My 2021 Reading List Review
This year I reduced my reading schedule to 40 books. I was able to read several books that had been on my list for many years. Here is my 2021 reading list on Good Reads. https://www.goodreads.com/user_challenges/25070879
The Righteous Mind: Why Good People Are Divided by Politics and Religion
by Jonathan Haidt
Drawing on his twenty-five years of groundbreaking research on moral psychology, social psychologist Jonathan Haidt shows how moral judgments arise not from reason but from gut feelings. He shows why liberals, conservatives, and libertarians have such different intuitions about right and wrong, and he shows why each side is actually right about many of its central concerns.
In this subtle yet accessible book, Haidt gives you the key to understanding the miracle of human cooperation, as well as the curse of our eternal divisions and conflicts. If you’re ready to trade in anger for understanding, read The Righteous Mind.
The Gulag Archipelago 1918-1956: An Experiment in Literary Investigation
by Aleksandr Solzhenitsyn
“Best Nonfiction Book of the 20th Century” (Time)
“It is impossible to name a book that had a greater effect on the political and moral consciousness of the late 20th century.” (David Remnick, The New Yorker)
The Nobel Prize winner’s towering masterpiece of world literature, the searing record of four decades of terror and oppression, in one abridged volume (authorized by the author). Features a new foreword by Anne Applebaum.
Drawing on his own experiences before, during, and after his 11 years of incarceration and exile, on evidence provided by more than 200 fellow prisoners, and on Soviet archives, Solzhenitsyn reveals with torrential narrative and dramatic power the entire apparatus of Soviet repression, the state within the state that once ruled all-powerfully with its creation by Lenin in 1918. Through truly Shakespearean portraits of its victims – this man, that woman, that child – we encounter the secret police operations, the labor camps and prisons, the uprooting or extermination of whole populations, the “welcome” that awaited Russian soldiers who had been German prisoners of war. Yet we also witness astounding moral courage, the incorruptibility with which the occasional individual or a few scattered groups, all defenseless, endured brutality and degradation. And Solzhenitsyn’s genius has transmuted this grisly indictment into a literary miracle.

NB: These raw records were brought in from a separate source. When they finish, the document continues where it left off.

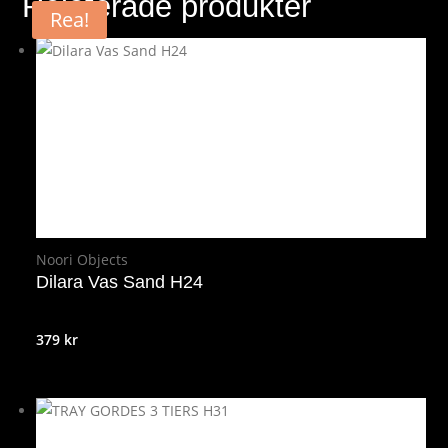
Relaterade produkter
Rea!
Noori Objects
Dilara Vas Sand H24
379
kr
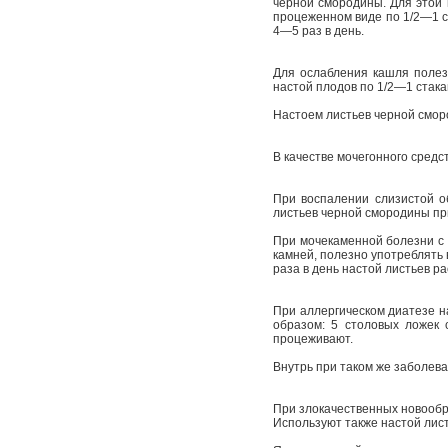
черной смородины. Для этой ц
процеженном виде по 1/2—1 ст
4—5 раз в день.
Для ослабления кашля полезн
настой плодов по 1/2—1 стакан
Настоем листьев черной смор
В качестве мочегонного средс
При воспалении слизистой об
листьев черной смородины пр
При мочекаменной болезни с 
камней, полезно употреблять 
раза в день настой листьев ра
При аллергическом диатезе н
образом: 5 столовых ложек 
процеживают.
Внутрь при таком же заболева
При злокачественных новообр
Используют также настой лист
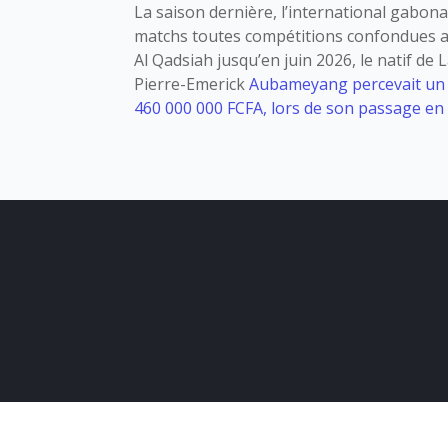
La saison dernière, l’international gabona
matchs toutes compétitions confondues av
Al Qadsiah jusqu’en juin 2026, le natif de L
Pierre-Emerick
Aubameyang percevait un sa
460 000 000 FCFA, lors de son passage en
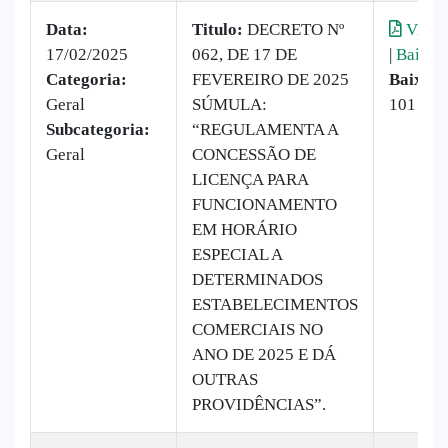
Data:
Titulo:
DECRETO Nº
Visual
17/02/2025
062, DE 17 DE
|
Baixar
Categoria:
FEVEREIRO DE 2025
Baixado
Geral
SÚMULA:
101 vez
Subcategoria:
“REGULAMENTA A
Geral
CONCESSÃO DE
LICENÇA PARA
FUNCIONAMENTO
EM HORÁRIO
ESPECIAL A
DETERMINADOS
ESTABELECIMENTOS
COMERCIAIS NO
ANO DE 2025 E DÁ
OUTRAS
PROVIDÊNCIAS”.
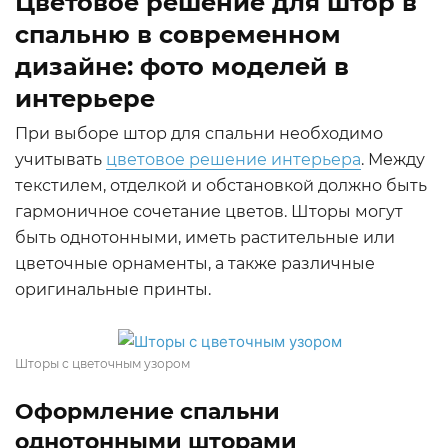
Цветовое решение для штор в
спальню в современном
дизайне: фото моделей в
интерьере
При выборе штор для спальни необходимо
учитывать
цветовое решение интерьера
. Между
текстилем, отделкой и обстановкой должно быть
гармоничное сочетание цветов. Шторы могут
быть однотонными, иметь растительные или
цветочные орнаменты, а также различные
оригинальные принты.
Шторы с цветочным узором
Оформление спальни
однотонными шторами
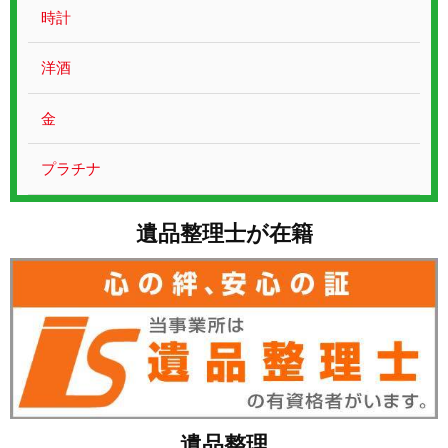
お問い合わせ
時計
洋酒
金
プラチナ
遺品整理士が在籍
遺品整理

“The greatest and most powerful single indictment of a political regime ever leveled in modern times.” (George F. Kennan)
“Solzhenitsyn’s masterpiece…. The Gulag Archipelago helped create the world we live in today.” (Anne Applebaum, Pulitzer Prize-winning author of Gulag: A History, from the foreword)
Liftoff: Elon Musk and the Desperate Early Days That Launched SpaceX
by Eric Berger
The dramatic inside story of the first four historic flights that launched SpaceX – and Elon Musk – from a shaky startup into the world’s leading edge rocket company.
In 2006, SpaceX – a brand-new venture with fewer than 200 employees – rolled its first, single-engine rocket onto a launch pad at Kwajalein Atoll. After a groundbreaking launch from the middle of the Pacific Ocean, the Falcon 1 rocket designed by Elon Musk’s engineers rose in the air for approximately 30 seconds. Then, its engine flamed out and the rocket crashed back into the ocean.
When he founded SpaceX, Elon Musk had only budgeted for three launches. After two more failed flight tests, and with only one Falcon 1 rocket left in its factory, SpaceX decided to try one last, dramatic launch. Over eight weeks, engineers worked furiously to prepare this final rocket. If it crashed and burned, so would SpaceX. In September 2008, SpaceX’s last chance for success lifted off…and accelerated like a dream, soaring into orbit flawlessly.
That success would launch a miraculous decade for the company, in which SpaceX grew from building a single-engine rocket to one with a staggering 27 engines, created two different spacecrafts and mastered reusable-rocket descents using mobile drone ships on the open seas. But these achievements would not have been possible without SpaceX’s first four flight tests.
Drawing on unparalleled access and exclusive interviews with dozens of former and current employees – engineers, designers, mechanics and executives, including Elon Musk – Eric Berger tells the complete story of this foundational generation that transformed SpaceX into the world’s leading space company.
Economic Facts and Fallacies
by Thomas Sowell
Economic Facts and Fallacies exposes some of the most popular fallacies about economic issues-and does so in a lively manner and without requiring any prior knowledge of economics by the reader. These include many beliefs widely disseminated in the media and by politicians, such as mistaken ideas about urban problems, income differences, male-female economic differences, as well as economics fallacies about academia, about race, and about Third World countries.
One of the themes of Economic Facts and Fallacies is that fallacies are not simply crazy ideas but in fact have a certain plausibility that gives them their staying power-and makes careful examination of their flaws both necessary and important, as well as sometimes humorous. Written in the easy-to-follow style of the author’s Basic Economics, this latest book is able to go into greater depth, with real world examples, on specific issues.